PD power-cable defect characteristics are compared under an oscillating wave voltage and a very low frequency voltage. Samples of 10-kV heat-shrinkable, cold-shrinkable power cable with axial and radial knife-mark defects, and water-intake defects with no defects, were tested under a very low frequency and oscillating wave voltage. The test platform is shown in Figure 3.

This study carried out PD tests with the PD inception voltage, maximum PD volume, and PD waveforms being recorded and measured.

Test results showed that the PD inception voltage of a 10-kV power cable under the oscillating wave voltage was ower than that of the very low frequency voltage.

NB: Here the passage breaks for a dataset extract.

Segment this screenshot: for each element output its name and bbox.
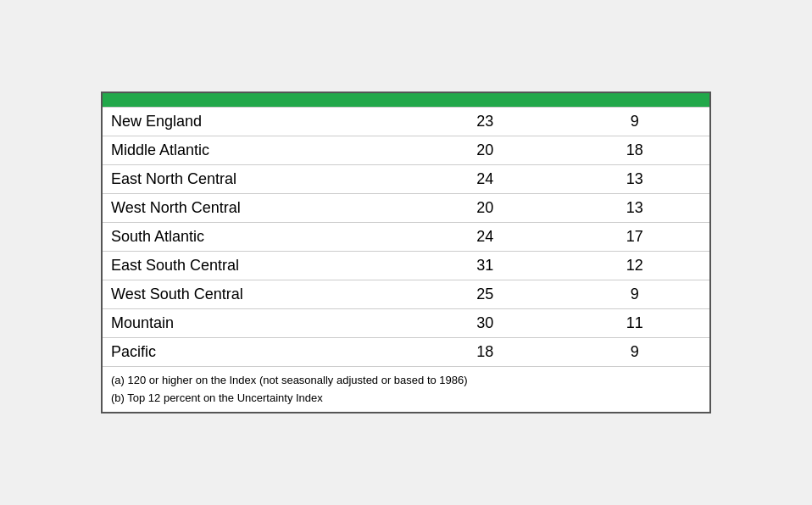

Now, under the same fixed voltage, the maximum PD of the oscillating voltage is larger, while the number of PD pulses are higher. In addition, the PD waveform is far denser than one at a very low frequency voltage.

The results demonstrate that for the same cable sample, the PD threshold voltage that’s under the oscillation wave voltage is lower than that of a very low frequency voltage.


1. “Enabling high voltage signal isolation quality and reliability,” Tim Bonifield, Texas Instruments, 2017.

2. “Classification and comparison of AC and DC partial discharges by pulse waveform analysis,” Science Direct, International Journal of Electrical Power & Energy Systems, Volume 125, February 2021, 106518

3. “Partial Discharge Characteristics of 10kV Power Cable Defects under Very Low Frequency and Oscillating Wave Voltage,” 2021 IEEE 4th International Electrical and Energy Conference (CIEEC).

4. “Determination of Particle Discharge Inception Characteristics of Poly metric Insulating Surfaces based on Detection Threshold Discharge Current,” 978-1-6654-0750-2/22, IEEE 2022.

5. “Experimental Investigation of Partial Discharge Inception Characteristics on Polymeric Insulating Surfaces under Positive Ramp High Voltages,” 2022 IEEE International Conference on High Voltage Engineering and Applications (ICHVE), 2022.

6. “Ultra High Frequency Partial Discharge Sensors based on Various Microstrip Patch Antenna Designs,” 2021 3rd International Conference on High Voltage Engineering and Power Systems (ICHVEPS).

7. “Commissioning of UHV Indoor Double Shielded Laboratory for Radio Interference Voltage and Partial Discharge Measurement,” P Rajamani, K A Aravind, K Urukundu, Pradeep Nirgude, B Krisha, and P Shivaprasad, IEEE 2019.

8. “Partial discharge in High Voltage Equipments-HV Cable,” Proceedings of the 9th International Conference on Properties and Applications of Dielectric Materials, July 19-23,2009, Harbin, China.

9. ”The Basics of Partial Discharge Testing,” HV Technologies Inc.